Governo
Dimissioni di Lupi: in democrazia nessuno è indispensabile
A parte le grida di scandalo lette e ascoltate negli ultimi due giorni tra social e tg, la vera ragione per cui il ministro Lupi doveva dimettersi l’ha spiegata molto bene lui stesso stamattina alla Camera. Il contenuto della telefonata rimbalzata di intercettazione in pubblicazione online non è penalmente rilevante e, se prescindessimo dai soggetti coinvolti, non sarebbe nemmeno eticamente rilevante. Ciò che la rende tale, e che obbliga Maurizio Lupi a dimettersi dal suo incarico di ministro della Repubblica, è esattamente ciò: che Maurizio Lupi è un ministro della Repubblica. Vi sembra relativismo? Andiamo con ordine.
Punto primo. Che la telefonata di Maurizio Lupi ad Ercole Incalza non abbia alcuna rilevanza penale lo dimostra il fatto che nell’ambito di un’inchiesta con 47 indagati e 4 arrestati, la posizione del ministro non è nemmeno al vaglio dei magistrati. E, a ben pensarci, lo dimostra anche un altro recente caso: a voler incriminare la telefonata di Lupi, quella di Berlusconi al Capo di Gabinetto della Questura di Milano per “suggerire” l’affidamento della “nipote di Mubarak” a Nicole Minetti sarebbe da processo per direttissima. Insomma: se per i giudici non fu concussione il “consiglio” di Berlusconi alla questura di Milano, men che mai può esserlo la telefonata in cui Lupi spiega a Incalza che lo andrà a trovare il figlio “per avere consulenze e suggerimenti”.
Punto secondo. Immaginiamo che mio padre, medico privato, dopo la mia laurea chieda ad un suo caro amico, affermato avvocato, di ricevermi “per avere consulenze e suggerimenti”. Immaginiamo anche che l’amico, affermato avvocato, sentendosi obbligato nei confronti di mio padre da antico vincolo di amicizia, o magari dalla più terrena considerazione delle numerose cure mediche gratuite riservate a suo fratello, si preoccupi di chiamare un altro suo caro amico consulente d’impresa per segnalarmi come buon tirocinante presso la loro società di consulenza aziendale. Nulla di rilevante, né sul piano giuridico (si tratta di un impiego privato) né, mi permetto di azzardare, sul piano etico.
Dov’è allora lo scandalo? Semplice: ai due capi del telefono non c’erano mio padre e l’amico avvocato ma un ministro e un dirigente del suo Ministero. E lo so, qualcuno sarebbe pronto a sostenere che si tratta di relativismo etico e doppia morale. Ma evidentemente si confonde.
Prima obiezione: dovremmo rimproverare Lupi per aver sostenuto il figlio come qualunque altro padre solo perché in quel momento era ministro?

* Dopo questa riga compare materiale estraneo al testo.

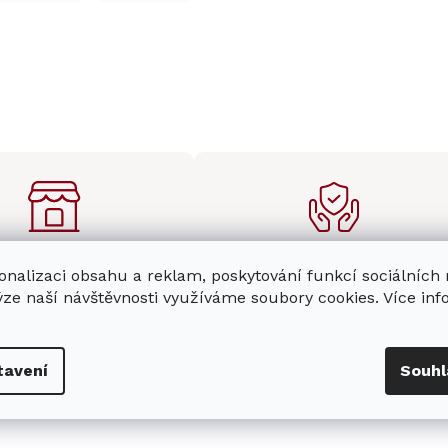
enná prodejna
Stabilní prodejce
onalizaci obsahu a reklam, poskytování funkcí sociálních
e
showroom
v Hradci
Jsme stabilní prodejce
ýze naší návštěvnosti využíváme soubory cookies. Více in
s možností jednoduše u
domácích spotřebičů Miele s
nás zaparkovat.
zkušenostmi od roku 2001.
tavení
Souhl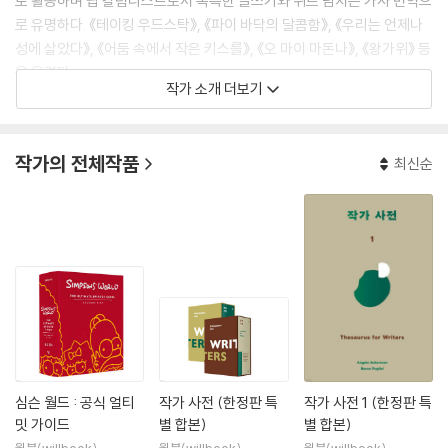
로 활동하며 팝 칼럼니스트로서 독특한 글쓰기와 위트 넘치는 가사 번역으
로 유명하다. 《테이킹 우드스탁》, 《파이 바닥의 달콤함》, 《우리는 언제나
성에 살았다》, 《어둠 속에서 작은 키스를》, 《오 마이 마돈나》, 《왕가위》 등
을 옮겼다.
작가 소개 더보기
작가의 전체작품
최신순
심슨 월드 : 공식 얼티
작가 사전 (한정판 특
작가 사전 1 (한정판 특
밋 가이드
별 합본)
별 합본)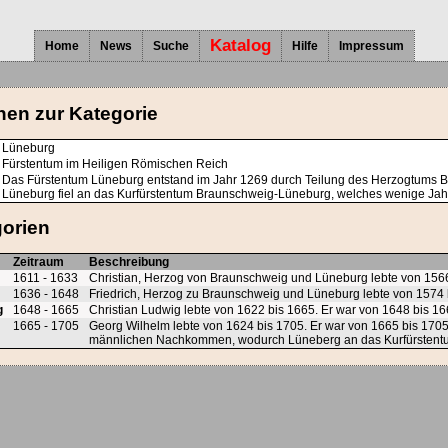
Katalog
Home
News
Suche
Hilfe
Impressum
nen zur Kategorie
Lüneburg
Fürstentum im Heiligen Römischen Reich
Das Fürstentum Lüneburg entstand im Jahr 1269 durch Teilung des Herzogtums 
Lüneburg fiel an das Kurfürstentum Braunschweig-Lüneburg, welches wenige Jah
gorien
Zeitraum
Beschreibung
1611 - 1633
Christian, Herzog von Braunschweig und Lüneburg lebte von 1566
1636 - 1648
Friedrich, Herzog zu Braunschweig und Lüneburg lebte von 1574 
g
1648 - 1665
Christian Ludwig lebte von 1622 bis 1665. Er war von 1648 bis 1
1665 - 1705
Georg Wilhelm lebte von 1624 bis 1705. Er war von 1665 bis 1705
männlichen Nachkommen, wodurch Lüneberg an das Kurfürstentu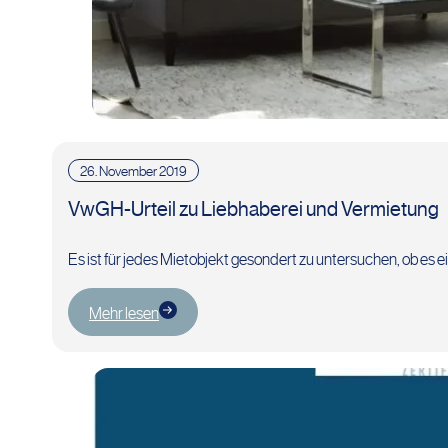
26. November 2019
VwGH-Urteil zu Liebhaberei und Vermietung
Es ist für jedes Mietobjekt gesondert zu untersuchen, ob es
Mehr lesen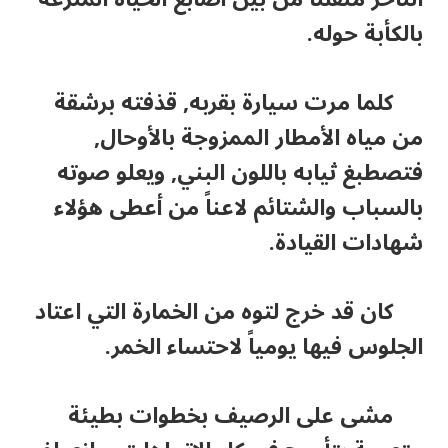
بالكأبة حوله.
كلما مرت سيارة بقربه, قذفته برشقة
من مياه الأمطار الممزوجة بالأوحال,
فتصطبغ ثيابه باللون البني, ويعلو صوته
بالسباب والشتائم لاعناً من أعطى هؤلاء
شهادات القيادة.
كان قد خرج لتوه من الخمارة التي اعتاد
الجلوس فيها يومياً لاحتساء الخمر.
مشى على الرصيف بخطوات بطيئة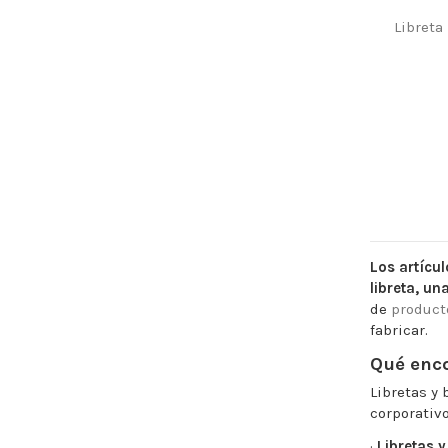
Libreta
Los artícul
libreta, un
de
product
fabricar.
Qué enco
Libretas y 
corporativo
·
Libretas y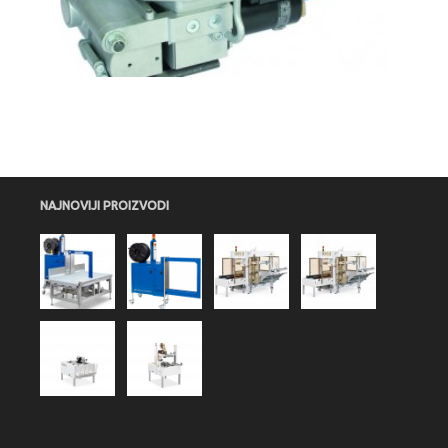
NAJNOVIJI PROIZVODI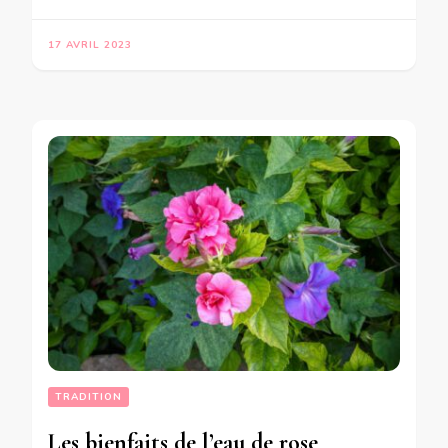
17 AVRIL 2023
TRADITION
Les bienfaits de l’eau de rose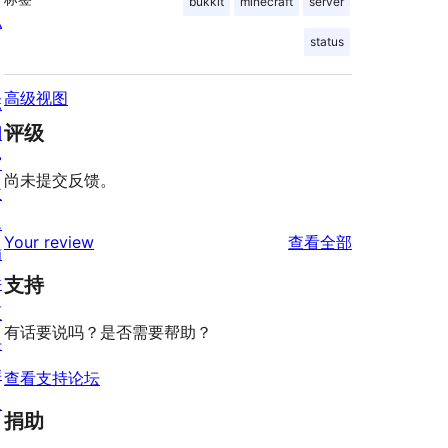
bukkit
minecraft
server
私
status
高级视图
陈
评级
列
窗
尚未提交反馈。
主
题
评
Your review
查看全部
插
论
件
支持
区
有话要说吗？是否需要帮助？
块
样
查看支持论坛
板
捐助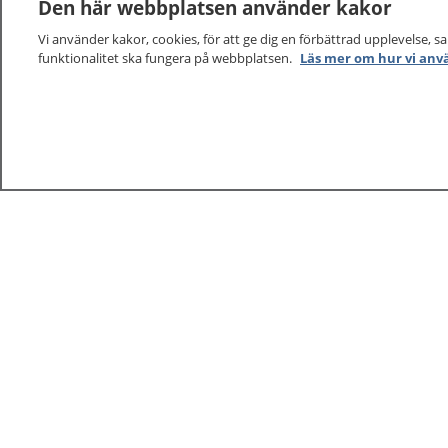
Den här webbplatsen använder kakor
Vi använder kakor, cookies, för att ge dig en förbättrad upplevelse, s
funktionalitet ska fungera på webbplatsen.
Läs mer om hur vi anv
1177
–
tryggt om din hälsa och vård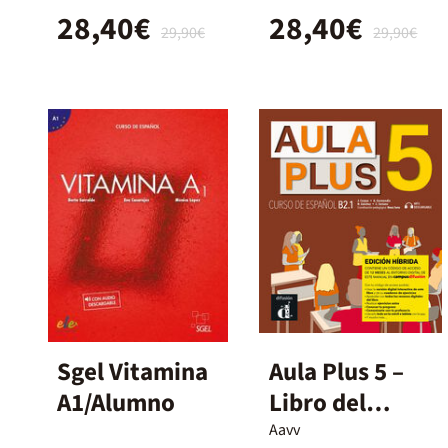
28,40€
28,40€
29,90€
29,90€
Sgel Vitamina
Aula Plus 5 –
A1/Alumno
Libro del
alumno
Aavv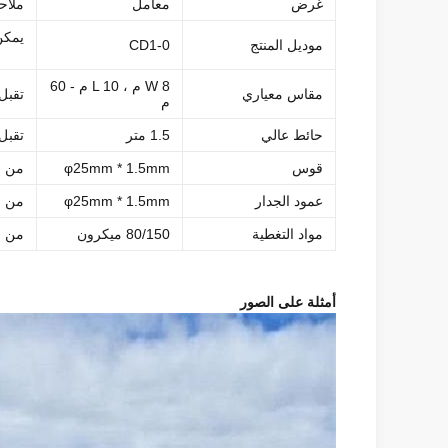
غرض
معامل
ملاح
يمكن
موديل المنتج
CD1-0
W 8 م ، L 10 م - 60
مقاس معياري
تقبل
م
حائط عالي
1.5 متر
تقبل
قوس
φ25mm * 1.5mm
من ا
عمود الجدار
φ25mm * 1.5mm
من ا
مواد التغطية
80/150 ميكرون
من ا
أمثلة على الصور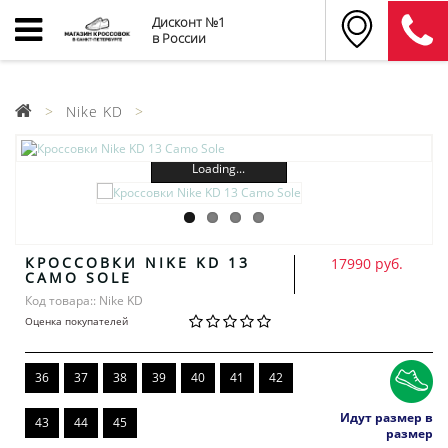
Дисконт №1
в России
Nike KD
Loading...
КРОССОВКИ NIKE KD 13
17990 руб.
CAMO SOLE
Код товара:: Nike KD
Оценка покупателей
36
37
38
39
40
41
42
Идут размер в
43
44
45
размер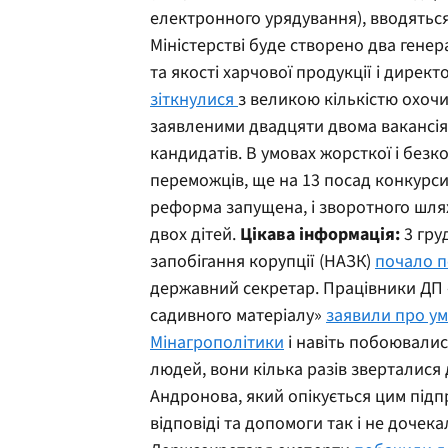
електронного урядування), вводяться
Міністерстві буде створено два гене
та якості харчової продукції і директ
зіткнулися
з великою кількістю охочи
заявленими двадцяти двома вакансія
кандидатів. В умовах жорсткої і без
переможців, ще на 13 посад конкурси 
реформа запущена, і зворотного шля
двох дітей.
Цікава інформація:
3 гру
запобігання корупції (НАЗК)
почало п
державний секретар. Працівники ДП «
садивного матеріалу»
заявили про ум
Мінагрополітики
і навіть побоювалис
людей, вони кілька разів зверталис
Андронова, який опікується цим підп
відповіді та допомоги так і не дочек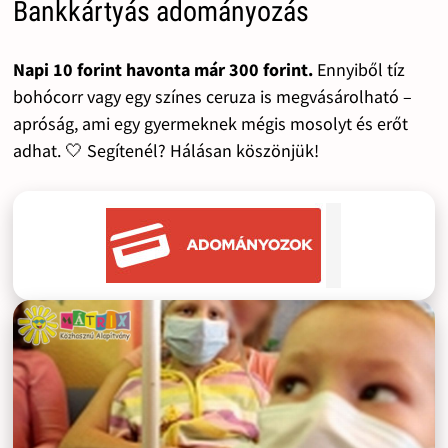
Bankkártyás adományozás
Napi 10 forint havonta már 300 forint.
Ennyiből tíz
bohócorr vagy egy színes ceruza is megvásárolható –
apróság, ami egy gyermeknek mégis mosolyt és erőt
adhat. 🤍 Segítenél? Hálásan köszönjük!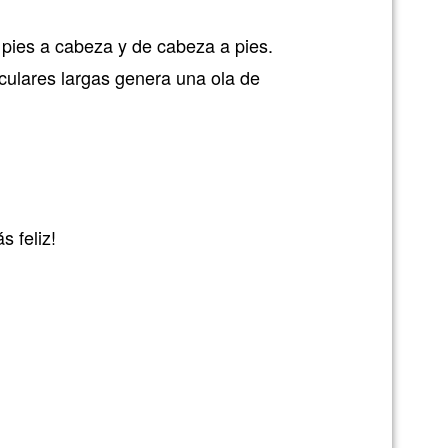
 pies a cabeza y de cabeza a pies.
sculares largas genera una ola de
 feliz!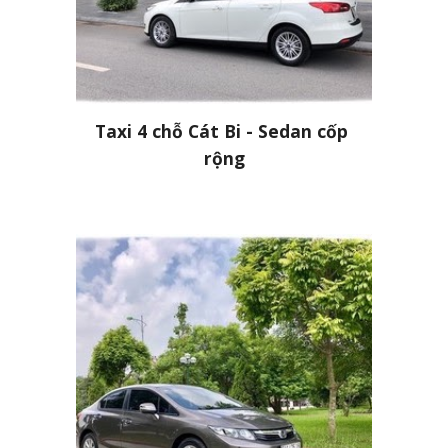
Taxi 4 chỗ Cát Bi - Sedan cốp 
rộng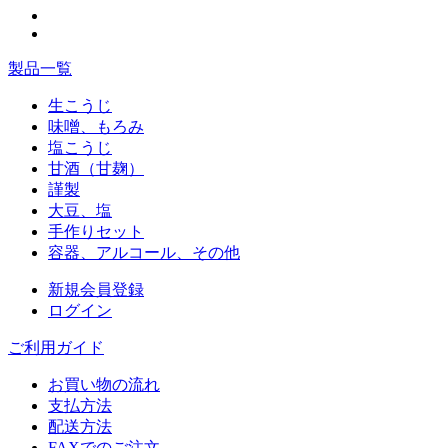
製品一覧
生こうじ
味噌、もろみ
塩こうじ
甘酒（甘麹）
謹製
大豆、塩
手作りセット
容器、アルコール、その他
新規会員登録
ログイン
ご利用ガイド
お買い物の流れ
支払方法
配送方法
FAXでのご注文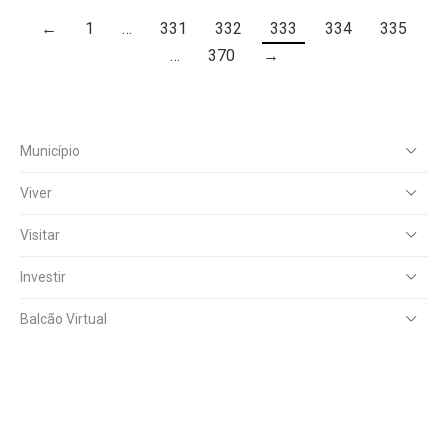
←
1
…
331
332
333
334
335
…
370
→
Município
Viver
Visitar
Investir
Balcão Virtual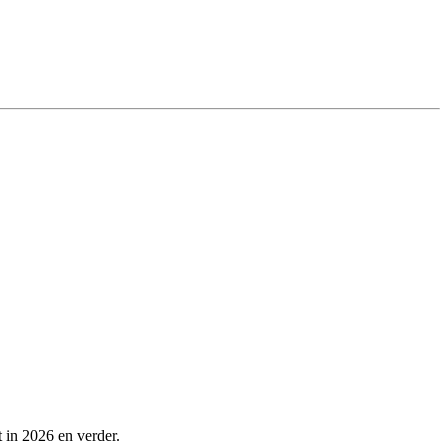
t in 2026 en verder.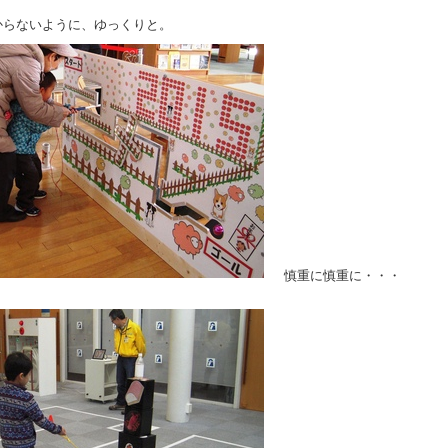
からないように、ゆっくりと。
慎重に慎重に・・・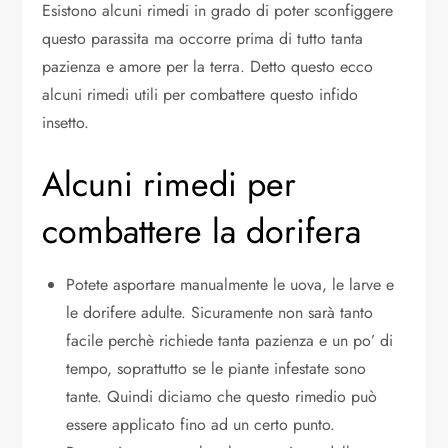
Esistono alcuni rimedi in grado di poter sconfiggere
questo parassita ma occorre prima di tutto tanta
pazienza e amore per la terra. Detto questo ecco
alcuni rimedi utili per combattere questo infido
insetto.
Alcuni rimedi per
combattere la dorifera
Potete asportare manualmente le uova, le larve e
le dorifere adulte. Sicuramente non sarà tanto
facile perchè richiede tanta pazienza e un po’ di
tempo, soprattutto se le piante infestate sono
tante. Quindi diciamo che questo rimedio può
essere applicato fino ad un certo punto.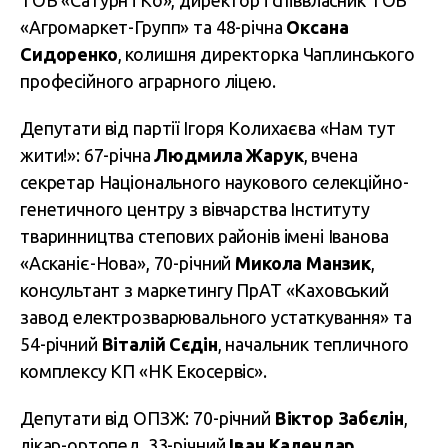
«Агромаркет-Групп» та 48-річна
Оксана
Сидоренко
, колишня директорка Чаплинського
професійного аграрного ліцею.
Депутати від партії Ігоря Колихаєва «Нам тут
жити!»: 67-річна
Людмила Жарук
, вчена
секретар Національного наукового селекційно-
генетичного центру з вівчарства Інституту
тваринництва степових районів імені Іванова
«Асканіє-Нова», 70-річний
Микола Манзик
,
консультант з маркетингу ПрАТ «Каховський
завод електрозварювального устаткування» та
54-річний
Віталій Сєдін
, начальник тепличного
комплексу КП «НК Екосервіс».
Депутати від ОПЗЖ: 70-річний
Віктор Забєлін
,
лікар-ортопед, 33-річний
Іван Календар
,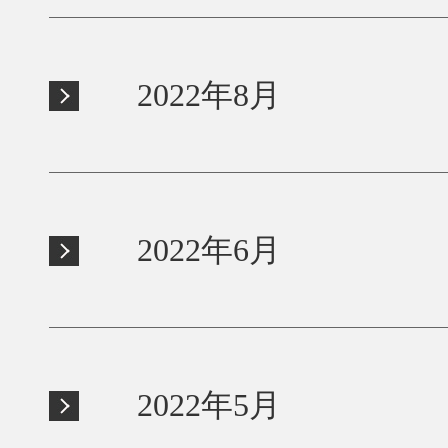
2022年8月
2022年6月
2022年5月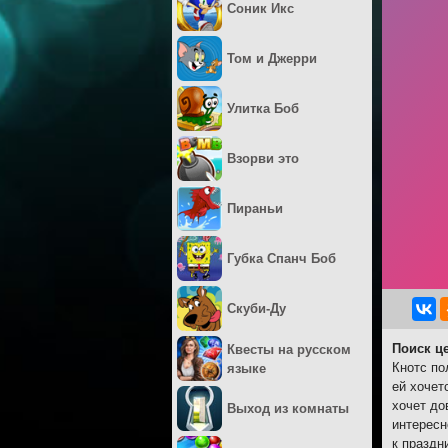
Соник Икс
Том и Джерри
Улитка Боб
Взорви это
Пираньи
Губка Спанч Боб
Скуби-Ду
Поиск ц
Квесты на русском
Кнотс по
языке
ей хочет
хочет до
Выход из комнаты
интересн
к праздн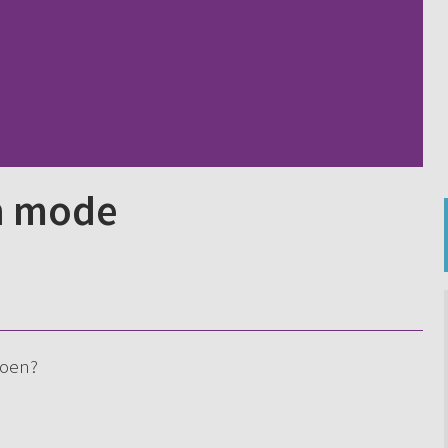
n mode
doen?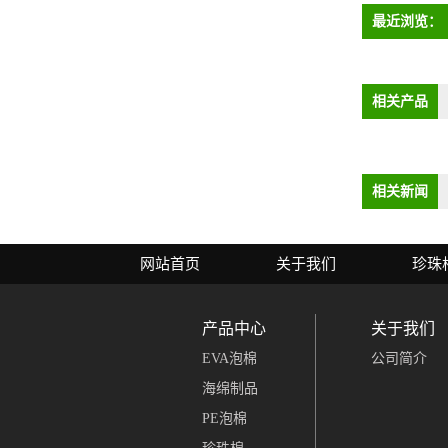
最近浏览：
相关产品
相关新闻
网站首页
关于我们
珍珠
产品中心
关于我们
EVA泡棉
公司简介
海绵制品
PE泡棉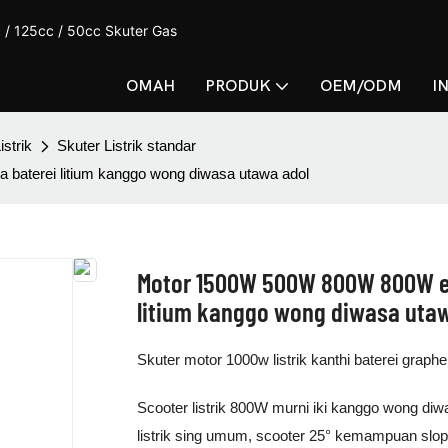
 / 125cc / 50cc Skuter Gas
OMAH
PRODUK
OEM/ODM
I
istrik
Skuter Listrik standar
baterei litium kanggo wong diwasa utawa adol
Motor 1500W 500W 800W 800W e-
litium kanggo wong diwasa uta
Skuter motor 1000w listrik kanthi baterei gra
Scooter listrik 800W murni iki kanggo wong diw
listrik sing umum, scooter 25° kemampuan slope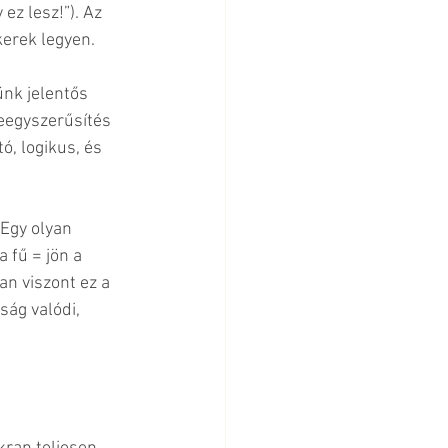
ez lesz!”). Az 
kerek legyen.
ünk jelentős 
leegyszerűsítés 
ó, logikus, és 
Egy olyan 
 fű = jön a 
an viszont ez a 
ág valódi, 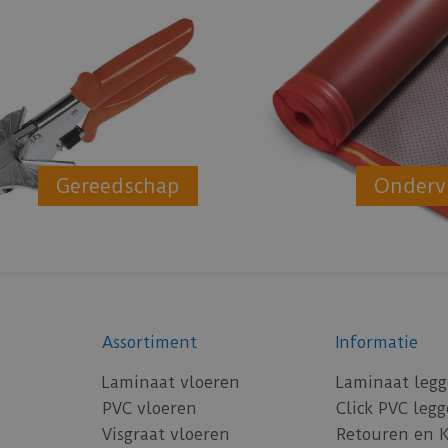
Gereedschap
Onderv
Assortiment
Informatie
Laminaat vloeren
Laminaat leg
PVC vloeren
Click PVC leg
Visgraat vloeren
Retouren en 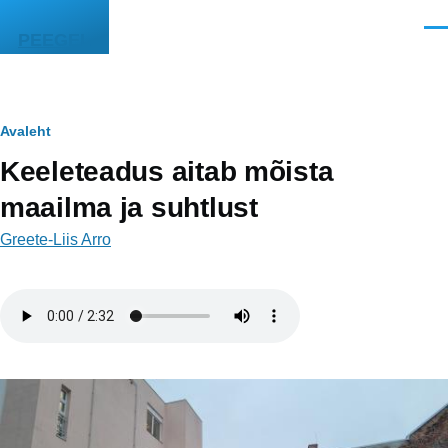
Liigu edasi põhisisu juurde
Men
PEEGEL
Leivapuru
Avaleht
Keeleteadus aitab mõista
maailma ja suhtlust
Greete-Liis Arro
Helifail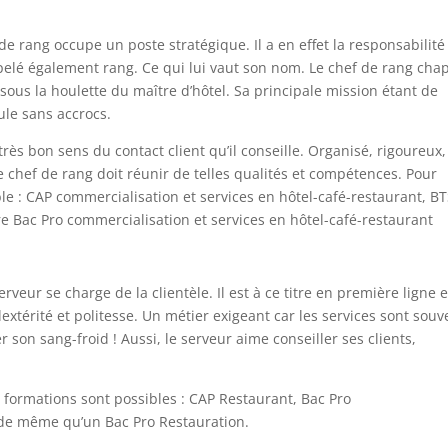
 de rang occupe un poste stratégique. Il a en effet la responsabilité
ppelé également rang. Ce qui lui vaut son nom. Le chef de rang cha
 sous la houlette du maître d’hôtel. Sa principale mission étant de
ule sans accrocs.
ès bon sens du contact client qu’il conseille. Organisé, rigoureux,
e chef de rang doit réunir de telles qualités et compétences. Pour
le : CAP commercialisation et services en hôtel-café-restaurant, B
e Bac Pro commercialisation et services en hôtel-café-restaurant
serveur se charge de la clientèle. Il est à ce titre en première ligne e
 dextérité et politesse. Un métier exigeant car les services sont souv
son sang-froid ! Aussi, le serveur aime conseiller ses clients,
 formations sont possibles : CAP Restaurant, Bac Pro
 de même qu’un Bac Pro Restauration.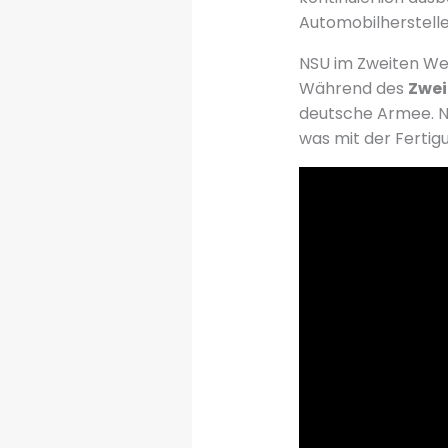
Automobilherstelle
NSU im Zweiten We
Während des
Zwei
deutsche Armee. N
was mit der Ferti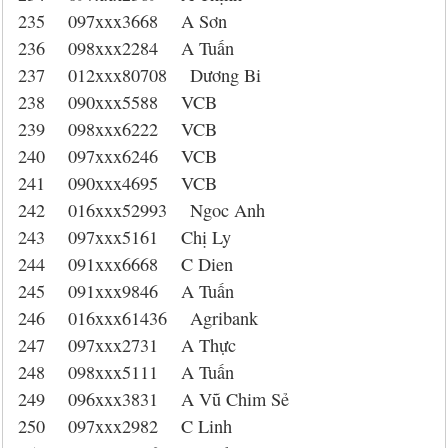
235 097xxx3668 A Sơn
236 098xxx2284 A Tuấn
237 012xxx80708 Dương Bi
238 090xxx5588 VCB
239 098xxx6222 VCB
240 097xxx6246 VCB
241 090xxx4695 VCB
242 016xxx52993 Ngoc Anh
243 097xxx5161 Chị Ly
244 091xxx6668 C Dien
245 091xxx9846 A Tuấn
246 016xxx61436 Agribank
247 097xxx2731 A Thực
248 098xxx5111 A Tuấn
249 096xxx3831 A Vũ Chim Sẻ
250 097xxx2982 C Linh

E certo. Torniamo all’esempio di prima. Mio padre che chiama l’amico avvocato intende aiutare suo figlio sfruttando l’amicizia o il credito che gli deriva dall’esercizio di una funzione privata: la sua funzione di medico. Lupi che chiama Incalza intende aiutare il figlio sfruttando, per una vicenda privata, un rapporto connesso (indipendentemente dai suoi intenti) con la funzione pubblica che esercita: quella di ministro della Repubblica.
Seconda obiezione: allora chi ricopre il ruolo di ministro deve rinunciare ad aiutare il proprio figlio?
E certo. Il problema tutto qui: le istituzioni non sono una posizione privilegiata di connessione con il mondo ma un pubblico servizio. Che per essere fedelmente adempiuto comporta rilevanti rinunce. Non obbligatorie però: ciascuno è libero di ritenere, come ha detto stamane Maurizio Lupi, che i propri doveri di marito e padre siano prioritari rispetto ad ogni altra incombenza. Nel qual caso, ci fa il piacere di tornare a vita privata, dove potrà lodare le incredibili capacità del figlio fino a perorare la causa di una giusta ed equa remunerazione.
Insomma, le dimissioni del ministro Lupi sono l’indice di una democrazia sana perché ribadiscono (finalmente) un principio cardine di ogni regime democratico: nessuno è indispensabile, e nessuno è legittimato a ritenersi tale. E allo stesso tempo ci consegnano l’immagine di un Governo i cui ministri si impegnano non solo ad essere credibili ma a tenere lontana da sé e dal ruolo che ricoprono anche solo l’ombra di un improprio esercizio delle funzioni pubbliche. Certo, dieci anni fa non avremmo avuto le dimissioni di Maurizio Lupi, e verosimilmente nemmeno quelle di Nunzia De Girolamo e Josefa Idem. Ma il punto è proprio questo: chi ci vuole tornare a dieci anni fa? Io no di sicuro.